With the new decision, the compulsory reserve ratio for demand deposits and the fixed term less-than-12-month deposits is 8 percent from September 1, instead of 7 percent as previously applied. Meanwhile, the six percent compulsory reserve ratio will be applied for the deposits with the term of 12 months of more.

However, the required ratios are lower for Agribank, which serves the rural development, the Central People’s Credit Fund, and cooperative banks, 7 percent and 5 percent, respectively.

Ha Van Tham, Chair of Ocean Bank, said that the higher required compulsory reserve ratio would make the banks’ costs for foreign currency capital increase, which will force bankers to push the lending interest rates up to cover the expenses. As a result, the foreign currency loans would be less attractive in the eyes of borrowers.

According to an executive of Vietbank, the dong lending interest rates now hover around 21-22 percent per annum, while the foreign currency lending interest rates are between seven and eight percent. The big gap of 12 percent between the dong and the dollar interest rates has prompted businesses to borrow in dollars instead of dong.

Statistics show that the gap between the mobilized capital in dong and in dollar in July reached 150 trillion dong, or 7.3 billion dollars (460 trillion dong in deposits and 610 trillion dong in loans). Experts have warned that if the situation cannot be improved, this may lead to the risk in foreign currency liquidity.

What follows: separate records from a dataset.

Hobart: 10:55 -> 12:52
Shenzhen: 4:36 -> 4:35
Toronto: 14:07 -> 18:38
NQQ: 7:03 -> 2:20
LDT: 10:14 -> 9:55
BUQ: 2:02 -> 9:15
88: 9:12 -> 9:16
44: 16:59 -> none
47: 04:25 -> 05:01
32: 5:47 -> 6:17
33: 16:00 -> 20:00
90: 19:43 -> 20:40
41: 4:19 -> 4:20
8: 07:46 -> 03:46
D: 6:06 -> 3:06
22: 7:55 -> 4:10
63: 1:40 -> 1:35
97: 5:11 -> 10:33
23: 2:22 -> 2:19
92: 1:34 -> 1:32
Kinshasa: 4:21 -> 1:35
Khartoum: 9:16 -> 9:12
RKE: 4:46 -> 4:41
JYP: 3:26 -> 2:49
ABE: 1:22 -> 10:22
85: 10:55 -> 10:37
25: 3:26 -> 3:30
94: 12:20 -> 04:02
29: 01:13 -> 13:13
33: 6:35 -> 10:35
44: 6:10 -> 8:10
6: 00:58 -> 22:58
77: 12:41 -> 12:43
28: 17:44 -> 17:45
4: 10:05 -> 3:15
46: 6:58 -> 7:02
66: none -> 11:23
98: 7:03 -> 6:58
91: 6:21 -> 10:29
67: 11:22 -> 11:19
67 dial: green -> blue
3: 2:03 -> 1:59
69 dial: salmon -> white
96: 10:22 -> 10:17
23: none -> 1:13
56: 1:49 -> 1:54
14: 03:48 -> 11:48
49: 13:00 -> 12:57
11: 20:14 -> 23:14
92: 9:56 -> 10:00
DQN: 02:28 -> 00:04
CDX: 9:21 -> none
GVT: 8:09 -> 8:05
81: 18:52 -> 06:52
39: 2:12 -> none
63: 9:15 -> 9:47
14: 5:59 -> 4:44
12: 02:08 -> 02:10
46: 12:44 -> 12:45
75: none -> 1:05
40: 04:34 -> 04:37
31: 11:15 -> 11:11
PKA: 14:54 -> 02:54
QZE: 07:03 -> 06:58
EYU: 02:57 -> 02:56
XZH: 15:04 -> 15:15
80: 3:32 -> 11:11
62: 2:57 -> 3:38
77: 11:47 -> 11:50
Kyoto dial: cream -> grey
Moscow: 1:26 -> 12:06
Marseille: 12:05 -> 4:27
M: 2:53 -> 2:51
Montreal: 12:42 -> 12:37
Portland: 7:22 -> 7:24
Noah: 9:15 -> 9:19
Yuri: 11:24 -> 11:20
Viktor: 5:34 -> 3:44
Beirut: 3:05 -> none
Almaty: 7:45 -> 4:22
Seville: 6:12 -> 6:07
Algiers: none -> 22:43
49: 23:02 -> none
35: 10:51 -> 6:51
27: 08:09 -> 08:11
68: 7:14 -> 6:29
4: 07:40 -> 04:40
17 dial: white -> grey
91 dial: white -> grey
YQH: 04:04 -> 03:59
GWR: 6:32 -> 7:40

The State Bank has vowed to slash the dong interest rates, while commercial banks have taken necessary measures to fulfill the central bank’s instruction.

Meanwhile, if the foreign currency interest rates go up as expected, the gap between the dong and the dollar interest rates would be narrowed, which will make the goal targeted by the State Bank attainable. If so, businesses would rather borrow money in dong instead of dollars, because they would be able to enjoy reasonable dong interest rates, while the dong/dollar exchange rate would not be a worry for them any longer.

Agreeing with Tham, Pham Quyet Thang, General Director of GP Bank, said that the capital costs of banks would increase as a result of the decision by the central bank. Therefore, bankers would have to consider thoroughly with their credit development plans. They will either have to slash the deposit interest rates, or raise the lending interest rates.

Thang does not think that bankers would follow the former way, because the dollar deposit interest rates are very low already, and if they lower the rates further, they would not be able to attract dollar depositors.

It is more possible that banks would raise the foreign currency lending interest rates to cover the higher expenses

Tham, like many other bankers, believe that raising the compulsory reserve ratio should be seen as a wise move in the current circumstances. They said that it is necessary to stop the high growth rate of foreign currency credit, because this would put a hard pressure on the exchange rate, the stability of the monetary market and the foreign currency market, especially when dollar loans become due.

However, some bankers think that the one percent increase in the required compulsory reserve ratio proves to be modest which would not help settle the current problem.

An expert said that the gap in the basic inflation between the US and Vietnam is 8 percent, therefore, the gap between the dong and the US interest rate should be 8 percent only. In other words, if the dong interest rate keeps at the current levels, the dollar lending interest rate should be at 10 percent.

This means that if the central bank aims to restrict dollar loans, it should raise the compulsory reserve ratio to 10 percent.